Die Zukunftswerkstatt für Schulen wirft als Instrument der partizipativen Schulentwicklung einen Blick auf die Gegenwart aus der erwünschten Zukunft aller Beteiligten. In einer integralen Werkstatt bedienen wir uns zusätzlichen Formaten, die das gängige 3-Phasen-Modell ergänzen und bereichern: Je nach Gruppengröße, Anliegen und Zweck fließen Methoden wie Open Space/Word Café (für Großgruppen), systemische Ansätze, transparente Kommunikationsmethoden, etc. in unsere Arbeit ein. Ziel dabei ist, dass offene Möglichkeitsräume geschaffen werden, in denen sich das Zukunftspotential zeigen kann. Aus diesen Möglichkeiten werden konkrete Projekte für die Gegenwart abgeleitet, die sofort nachhaltig umgesetzt werden können – und ganz bewusst auch sollen.
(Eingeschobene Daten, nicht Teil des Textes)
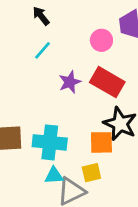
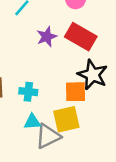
cyan cross: (50, 142) -> (28, 92), size x0.6
yellow square: (91, 173) -> (66, 119), size x1.5

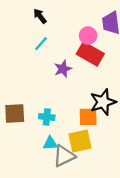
red rectangle: (81, 37) -> (90, 54), moved
black star: (93, 75) -> (103, 102), turned 30

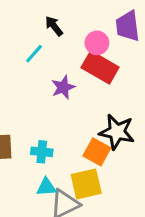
black arrow: (40, 16) -> (54, 26), moved
black star: (103, 102) -> (117, 132), turned 30
orange square: (88, 117) -> (97, 152), turned 30

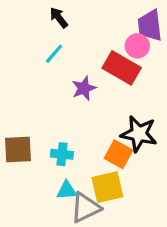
black arrow: (54, 26) -> (59, 18), moved
pink circle: (97, 43) -> (137, 46), moved

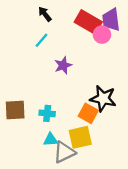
red rectangle: (122, 68) -> (88, 22), moved

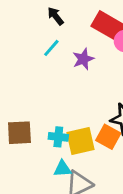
purple star: (63, 65) -> (83, 59), moved
yellow square: (80, 137) -> (81, 141), moved

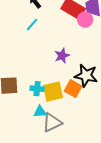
purple star: (83, 59) -> (62, 56), moved

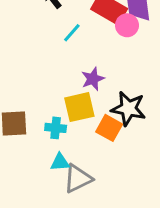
cyan line: (32, 25) -> (72, 33), moved
yellow square: (53, 92) -> (79, 107), moved

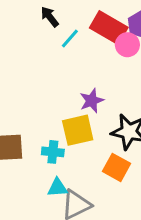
cyan line: (72, 33) -> (70, 38), moved
orange square: (109, 128) -> (117, 167), moved

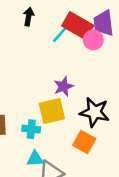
black arrow: (50, 17) -> (29, 17), turned 48
cyan line: (70, 38) -> (60, 35), moved

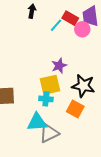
red rectangle: (78, 26) -> (70, 18), size x0.7
cyan cross: (31, 129) -> (46, 99), moved
cyan triangle: (35, 159) -> (37, 122), size x1.5

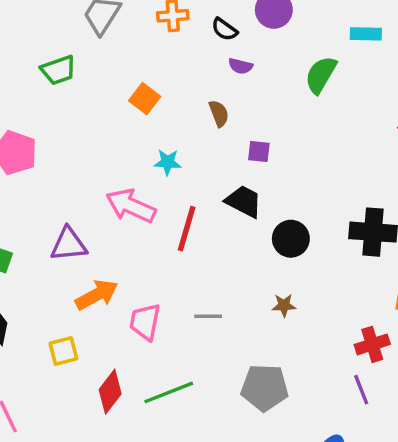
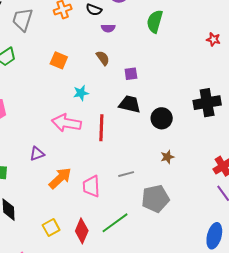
purple triangle: (69, 244) -> (37, 154), size x0.7
yellow square: (63, 351) -> (51, 228), moved
gray pentagon: (265, 388) -> (155, 199), moved

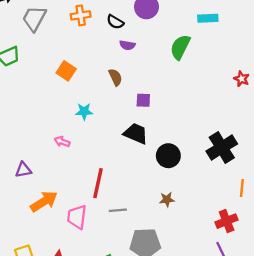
black cross: (207, 103) -> (222, 148), turned -32
pink arrow: (66, 123) -> (62, 142), size x0.5
red line: (101, 128) -> (98, 183), moved

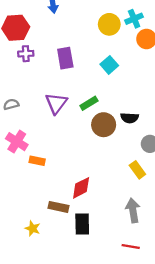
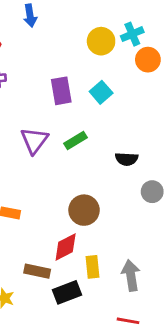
purple rectangle: (65, 58) -> (61, 91), moved
brown circle: (104, 125) -> (84, 210), moved
yellow rectangle: (137, 170) -> (93, 267), moved, turned 30
black rectangle: (82, 224) -> (67, 292), turned 70

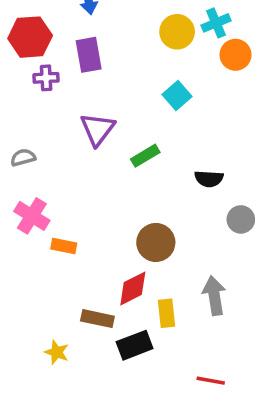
purple rectangle: (61, 91) -> (89, 55), moved
purple triangle: (34, 141) -> (97, 129), moved
gray arrow: (131, 275) -> (214, 296), moved

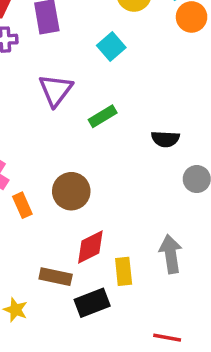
cyan square: (177, 96) -> (111, 47), moved
brown circle: (156, 242) -> (71, 191), moved
orange rectangle: (64, 246) -> (22, 205), turned 55

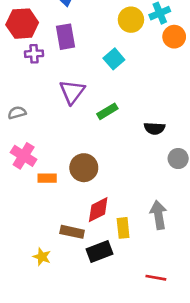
orange rectangle: (22, 205) -> (47, 178), turned -66

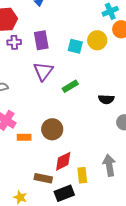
yellow circle: (131, 20) -> (97, 40), moved
purple rectangle: (65, 37) -> (41, 40), moved
cyan square: (114, 59) -> (75, 46), turned -35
Die Hauptressource für diesen Prozess sind dabei die Menschen selber, die im jeweiligen Schulsystem zuhause sind: Diese können als gemeinsame Problemlösungsexperten eine Weisheit der Vielen kreieren, aus der heraus die neuen Möglichkeiten sichtbar werden. Unsere multidimensionale Methoden-Toolbox garantiert, dass in kreativen Feldern personenzentrierte Synergien geschaffen werden, die nachhaltig umgesetzt werden können. Die von uns entwickelte Methode der partizipativen Organisations- und Schulpraxis unterstützt dabei besonders die Umsetzungsnachhaltigkeit. Diese Praxis kann auf Wunsch in der ZW angerissen und als aufbauende Zusatz-Fortbildung angeboten werden.
Der Aufbau
Grundsätzlich besteht eine von uns durchgeführte, integrale Zukunftswerkstatt aus mindestens folgenden Elementen:
_Vorbereitungsphase mit den jeweiligen Entscheidungsträgern (Räume, Materialien, Rahmenprogramm, Verpflegung, etc.)
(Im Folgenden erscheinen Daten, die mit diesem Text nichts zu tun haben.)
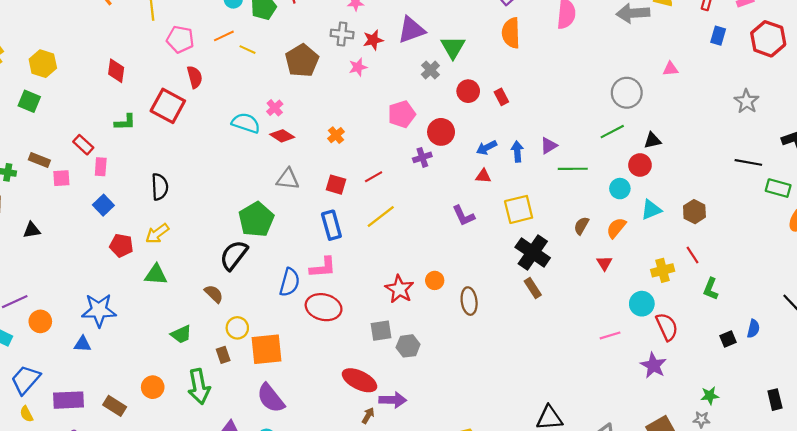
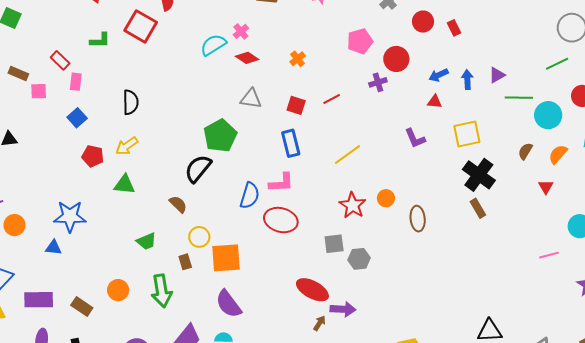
cyan semicircle: (246, 123) -> (213, 45), turned -52
cyan circle: (620, 189) -> (548, 115), moved, size x1.4
yellow line: (381, 217) -> (347, 155), moved

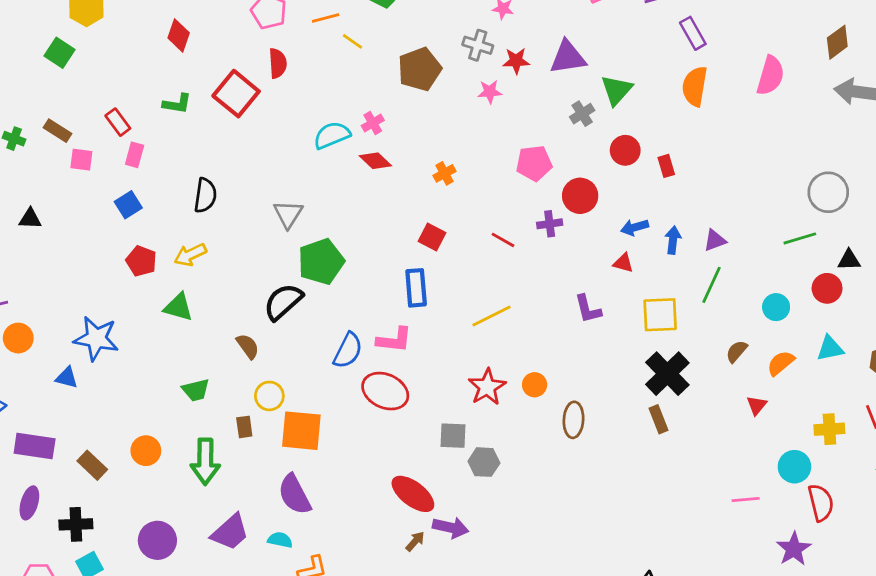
green line: (519, 98) -> (712, 285), moved, turned -76
gray triangle: (251, 99) -> (288, 214), moved, turned 45
red line: (332, 99) -> (503, 240), moved, turned 48
cyan circle: (548, 115) -> (776, 307), size x0.7

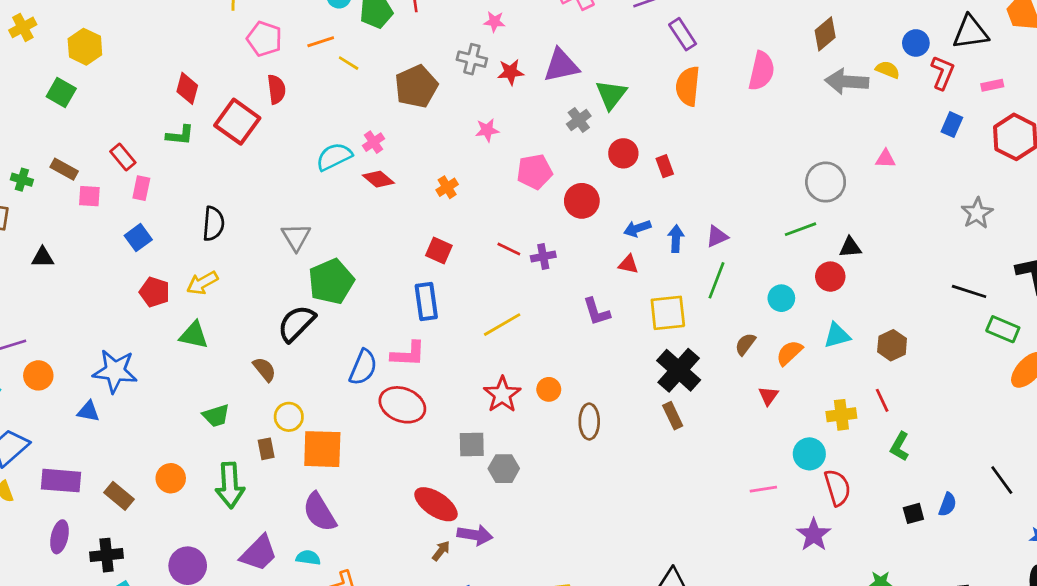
red diamond: (179, 35) -> (187, 88), moved
pink star: (490, 92) -> (487, 130), moved
purple cross: (550, 224) -> (543, 257), moved

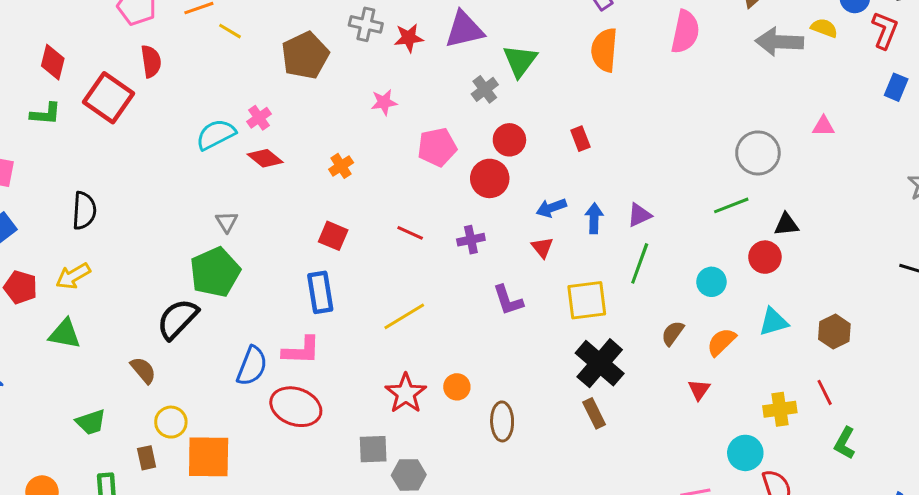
red circle: (623, 153) -> (509, 140), moved
gray triangle: (296, 237) -> (227, 222), moved, size x0.7
purple cross: (543, 257) -> (471, 240), moved
red triangle: (628, 264) -> (542, 247), turned 40

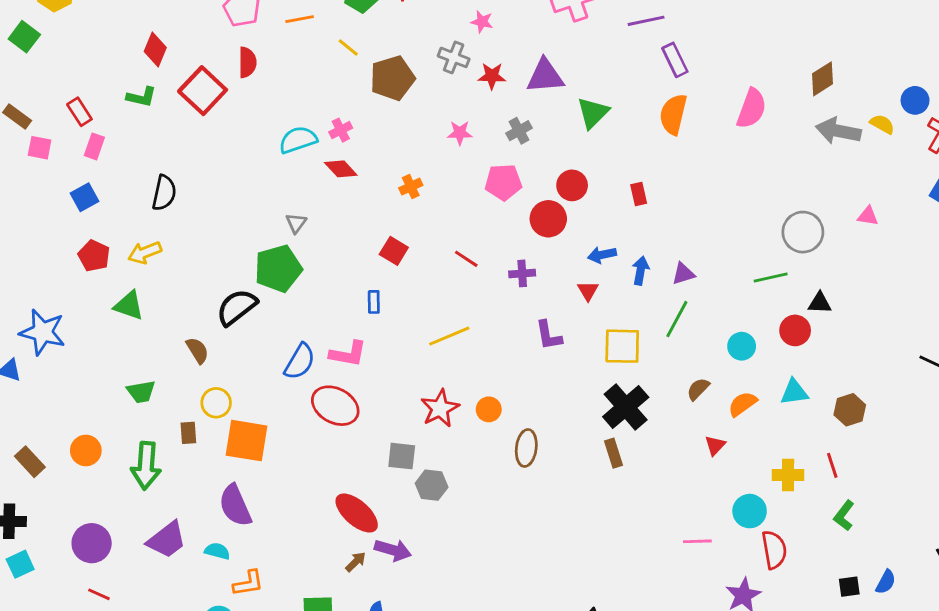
yellow line: (230, 31) -> (348, 47), moved
gray cross: (485, 89) -> (519, 131), moved
blue rectangle: (320, 292) -> (374, 302), size x0.6

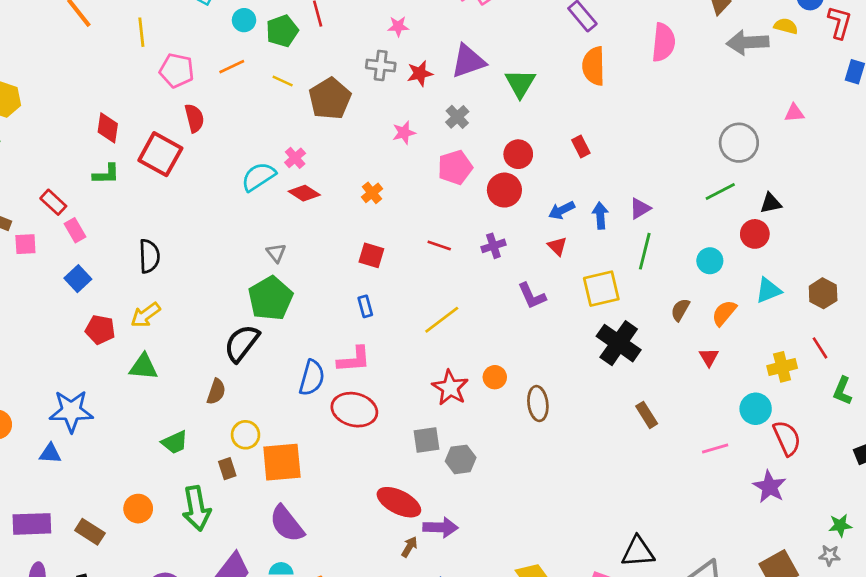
pink rectangle: (94, 146) -> (75, 230), turned -35
brown semicircle: (197, 350) -> (216, 392), turned 65
brown rectangle: (613, 453) -> (647, 415), moved

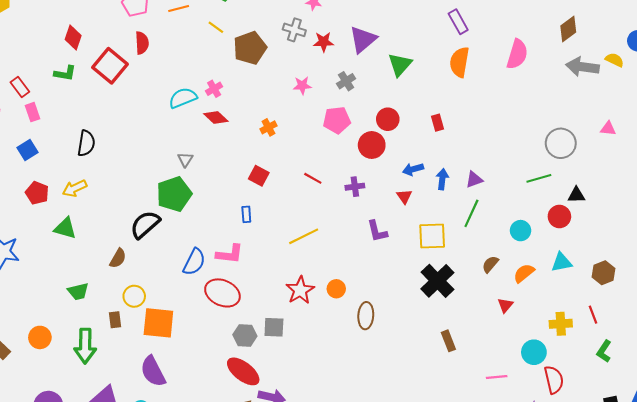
purple triangle: (468, 61) -> (363, 39), turned -32
gray hexagon: (461, 459) -> (245, 335), moved

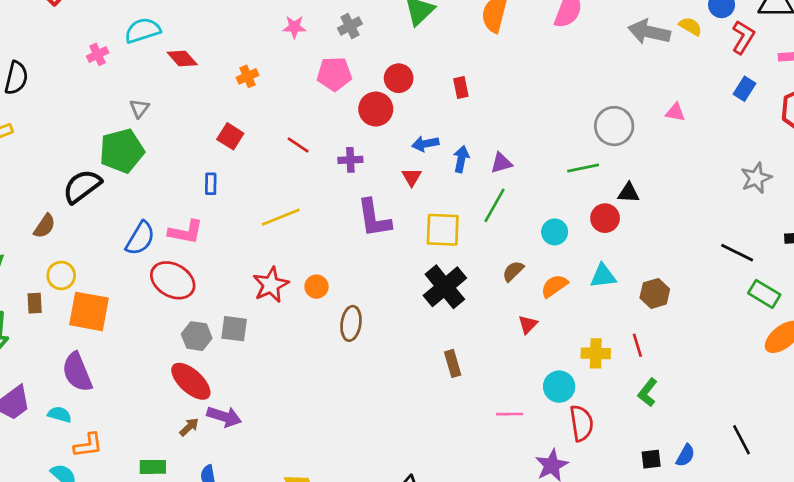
pink cross: (214, 89) -> (98, 54), moved
purple L-shape: (377, 231) -> (374, 218), size x1.4

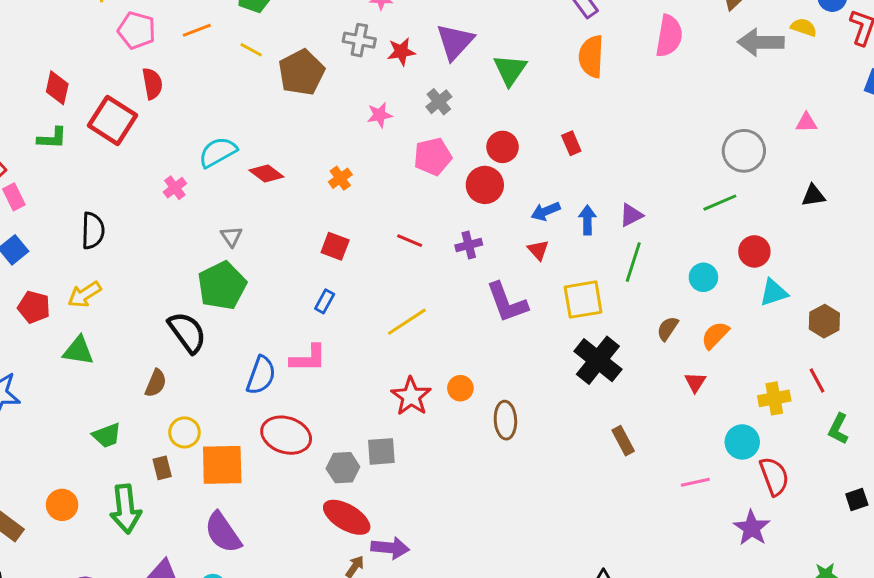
blue rectangle: (211, 184) -> (325, 301), turned 40
black semicircle: (82, 186) -> (187, 332), turned 102
black triangle: (629, 193) -> (813, 196), moved
cyan triangle: (603, 276) -> (774, 293), moved
red ellipse: (173, 280) -> (286, 435), moved

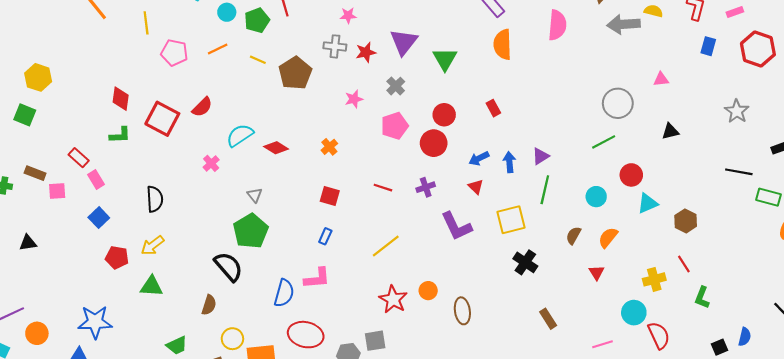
red semicircle: (152, 84) -> (202, 107), moved, turned 60
black cross: (598, 360) -> (525, 262), size x0.7

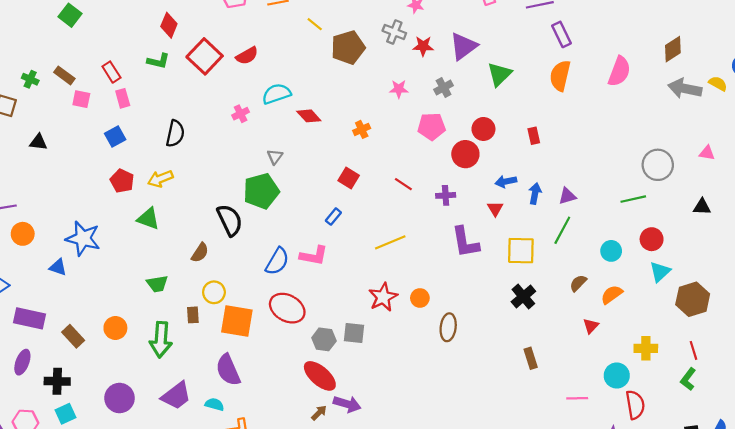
cyan triangle: (648, 203) -> (660, 272), turned -35
brown hexagon: (686, 221) -> (693, 299), size x1.4
red line: (684, 264) -> (693, 350), moved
1. Wertschätzungs- und Kritikphase
Das Fundament wahrnehmen und würdigen sowie das Anliegen durch kritische Aufarbeitung des Problems genau klären: Inventur des bisher Erreichten / Bestimmung des IST-Zustandes.
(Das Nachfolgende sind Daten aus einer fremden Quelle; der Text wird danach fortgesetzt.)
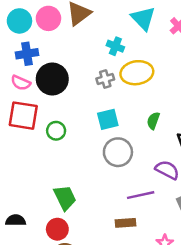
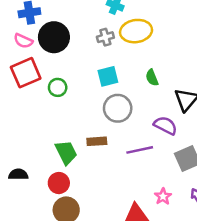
red square: (23, 116) -> (26, 73), turned -32
green semicircle: (153, 121) -> (152, 78), turned -42
brown rectangle: (125, 223) -> (97, 141), moved

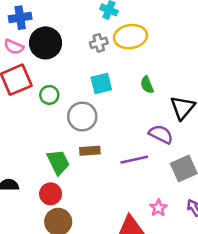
gray circle: (118, 108) -> (82, 116), moved

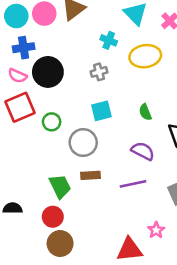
yellow ellipse: (130, 37) -> (145, 56), moved
purple semicircle: (161, 134) -> (143, 151), moved

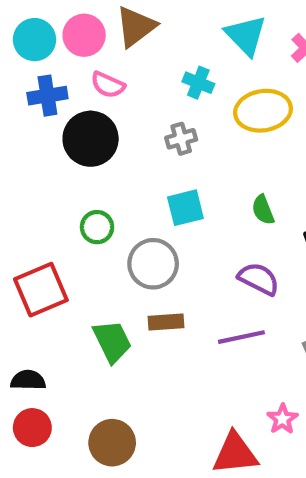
pink semicircle: (17, 76) -> (108, 85), moved
red square: (20, 107) -> (41, 290), moved
red circle: (53, 217) -> (32, 428), moved

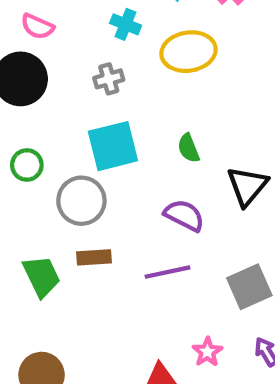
cyan square: (185, 208) -> (113, 146), size x1.4

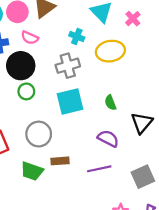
gray cross: (109, 79) -> (68, 66), size x1.5
green circle: (27, 165) -> (26, 91), moved
gray circle: (81, 201) -> (39, 134), moved
green trapezoid: (42, 276) -> (32, 171), turned 135

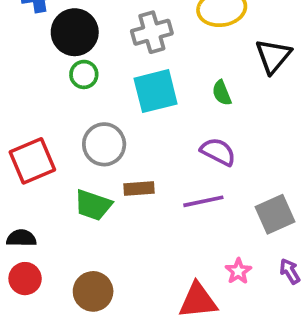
black triangle: (142, 123) -> (273, 56), moved

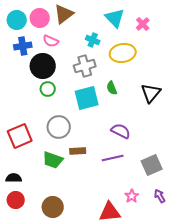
black triangle: (273, 56) -> (151, 93), moved
green semicircle: (222, 93) -> (112, 88), moved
2. Phantasie- und Visionsphase
Den IST-Zustand mit sozialer Phantasie und Kreativität überwinden: Entwicklung des Wunschhorizontes.
3. Umsetzungs- und Praxistransferphase
Teile des Wunschhorizontes zu Forderungen bzw. Projektansätzen verdichten: Klärung des Handlungspotentials.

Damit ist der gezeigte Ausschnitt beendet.